# EXCERPTED DATA
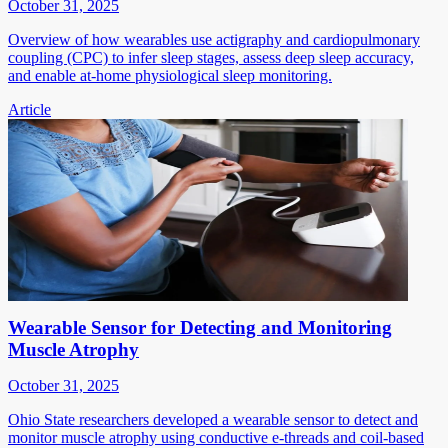
October 31, 2025
Overview of how wearables use actigraphy and cardiopulmonary
coupling (CPC) to infer sleep stages, assess deep sleep accuracy,
and enable at-home physiological sleep monitoring.
Article
Wearable Sensor for Detecting and Monitoring
Muscle Atrophy
October 31, 2025
Ohio State researchers developed a wearable sensor to detect and
monitor muscle atrophy using conductive e-threads and coil-based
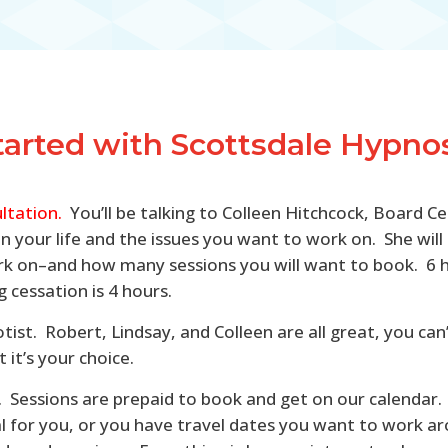
tarted with Scottsdale Hypnosi
ltation.
You’ll be talking to Colleen Hitchcock, Board Ce
n in your life and the issues you want to work on. She w
 on–and how many sessions you will want to book. 6 hou
 cessation is 4 hours.
otist. Robert, Lindsay, and Colleen are all great, you c
it’s your choice.
rs. Sessions are prepaid to book and get on our calendar.
ical for you, or you have travel dates you want to work 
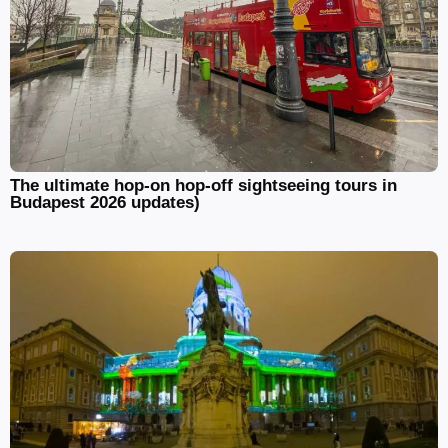
The ultimate hop-on hop-off sightseeing tours in
Budapest 2026 updates)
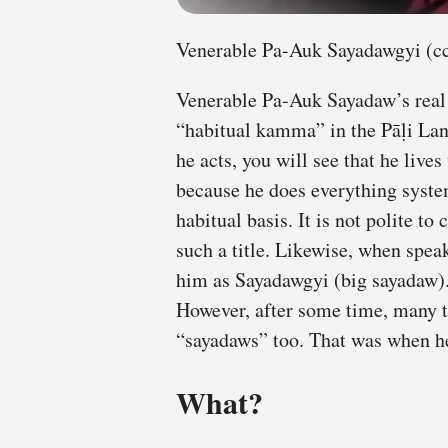
Venerable Pa-Auk Sayadawgyi (cc
Venerable Pa-Auk Sayadaw’s real
“habitual kamma” in the Pāḷi La
he acts, you will see that he live
because he does everything syste
habitual basis. It is not polite to
such a title. Likewise, when spea
him as Sayadawgyi (big sayadaw).
However, after some time, many 
“sayadaws” too. That was when 
What?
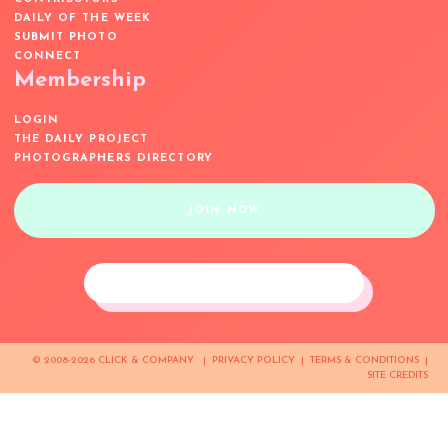
DAILY OF THE WEEK
SUBMIT PHOTO
CONNECT
Membership
LOGIN
THE DAILY PROJECT
PHOTOGRAPHERS DIRECTORY
JOIN NOW
© 2008-2026 CLICK & COMPANY |
PRIVACY POLICY
|
TERMS & CONDITIONS
|
SITE CREDITS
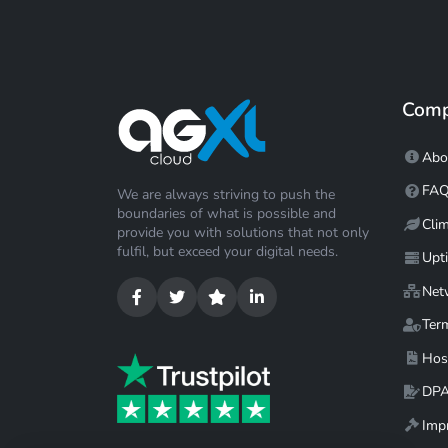
Com
Abo
FA
We are always striving to push the
boundaries of what is possible and
Cli
provide you with solutions that not only
fulfil, but exceed your digital needs.
Upt
Net
Ter
Hos
DP
Impr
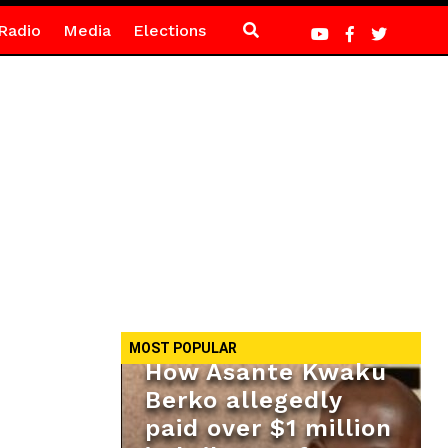
Radio
Media
Elections
MOST POPULAR
How Asante Kwaku
Berko allegedly
paid over $1 million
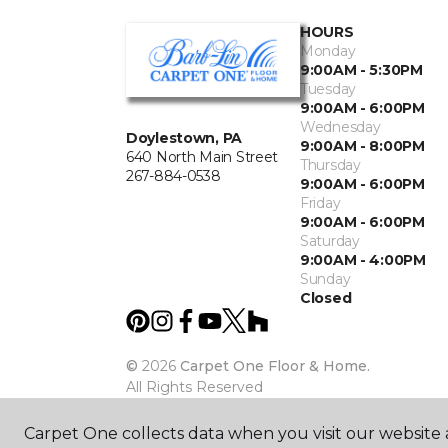
HOURS
Monday
9:00AM - 5:30PM
Tuesday
9:00AM - 6:00PM
Wednesday
Doylestown, PA
9:00AM - 8:00PM
640 North Main Street
Thursday
267-884-0538
9:00AM - 6:00PM
Friday
9:00AM - 6:00PM
Saturday
9:00AM - 4:00PM
Sunday
Closed
©
2026
Carpet One Floor & Home.
All Rights Reserved
Carpet One collects data when you visit our website a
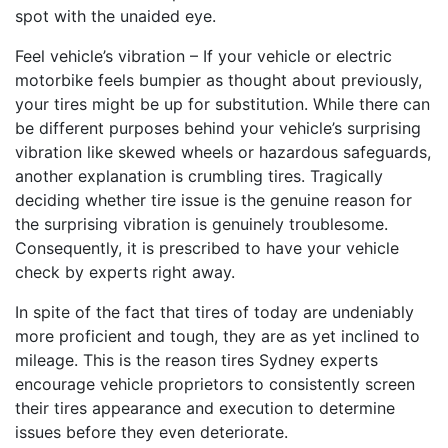
spot with the unaided eye.
Feel vehicle’s vibration – If your vehicle or electric
motorbike feels bumpier as thought about previously,
your tires might be up for substitution. While there can
be different purposes behind your vehicle’s surprising
vibration like skewed wheels or hazardous safeguards,
another explanation is crumbling tires. Tragically
deciding whether tire issue is the genuine reason for
the surprising vibration is genuinely troublesome.
Consequently, it is prescribed to have your vehicle
check by experts right away.
In spite of the fact that tires of today are undeniably
more proficient and tough, they are as yet inclined to
mileage. This is the reason tires Sydney experts
encourage vehicle proprietors to consistently screen
their tires appearance and execution to determine
issues before they even deteriorate.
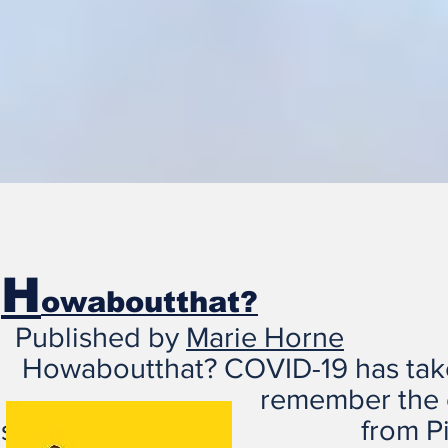
H
owaboutthat?
Published by
Marie Horne
Howaboutthat? COVID-19 has t
remember the challenge
shared from Pinterest 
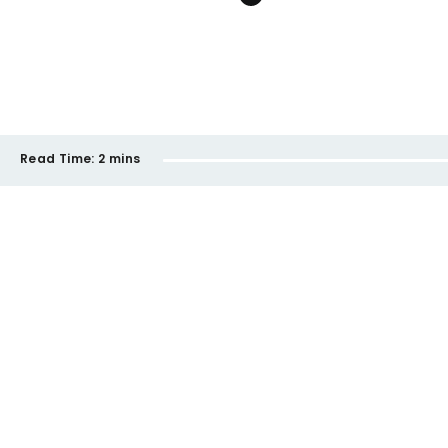
Read Time:
2 mins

# YOUR INSTRUCTIONS
Only the lines from the beginning of the listing up to and including the line with "vibration like skewed" should appear in the reply, copied word for word and free of pictures.

# ANSWER TO THIS PROBLEM
October 31, 2025
Overview of how wearables use actigraphy and cardiopulmonary
coupling (CPC) to infer sleep stages, assess deep sleep accuracy,
and enable at-home physiological sleep monitoring.
Article
Wearable Sensor for Detecting and Monitoring
Muscle Atrophy
October 31, 2025
Ohio State researchers developed a wearable sensor to detect and
monitor muscle atrophy using conductive e-threads and coil-based
tarted with Scottsdale Hypnosi
ltation.
You’ll be talking to Colleen Hitchcock, Board Ce
n in your life and the issues you want to work on. She w
 on–and how many sessions you will want to book. 6 hou
 cessation is 4 hours.
otist. Robert, Lindsay, and Colleen are all great, you c
it’s your choice.
rs. Sessions are prepaid to book and get on our calendar.
ical for you, or you have travel dates you want to work 
The ultimate hop-on hop-off sightseeing tours in
Budapest 2026 updates)
Venerable Pa-Auk Sayadawgyi (cc
Venerable Pa-Auk Sayadaw’s real
“habitual kamma” in the Pāḷi La
he acts, you will see that he live
because he does everything syste
habitual basis. It is not polite to
such a title. Likewise, when spea
him as Sayadawgyi (big sayadaw).
However, after some time, many 
“sayadaws” too. That was when 
What?
DAILY OF THE WEEK
SUBMIT PHOTO
CONNECT
Membership
LOGIN
THE DAILY PROJECT
PHOTOGRAPHERS DIRECTORY
JOIN NOW
© 2008-2026 CLICK & COMPANY |
PRIVACY POLICY
|
TERMS & CONDITIONS
|
SITE CREDITS
Com
Abo
FA
We are always striving to push the
boundaries of what is possible and
Cli
provide you with solutions that not only
fulfil, but exceed your digital needs.
Upt
Net
Ter
Hos
DP
Impr
Radio
Media
Elections
MOST POPULAR
How Asante Kwaku
Berko allegedly
paid over $1 million
HOURS
Monday
9:00AM - 5:30PM
Tuesday
9:00AM - 6:00PM
Wednesday
Doylestown, PA
9:00AM - 8:00PM
640 North Main Street
Thursday
267-884-0538
9:00AM - 6:00PM
Friday
9:00AM - 6:00PM
Saturday
9:00AM - 4:00PM
Sunday
Closed
©
2026
Carpet One Floor & Home.
All Rights Reserved
Carpet One collects data when you visit our website a
spot with the unaided eye.
Feel vehicle’s vibration – If your vehicle or electric
motorbike feels bumpier as thought about previously,
your tires might be up for substitution. While there can
be different purposes behind your vehicle’s surprising
vibration like skewed wheels or hazardous safeguards,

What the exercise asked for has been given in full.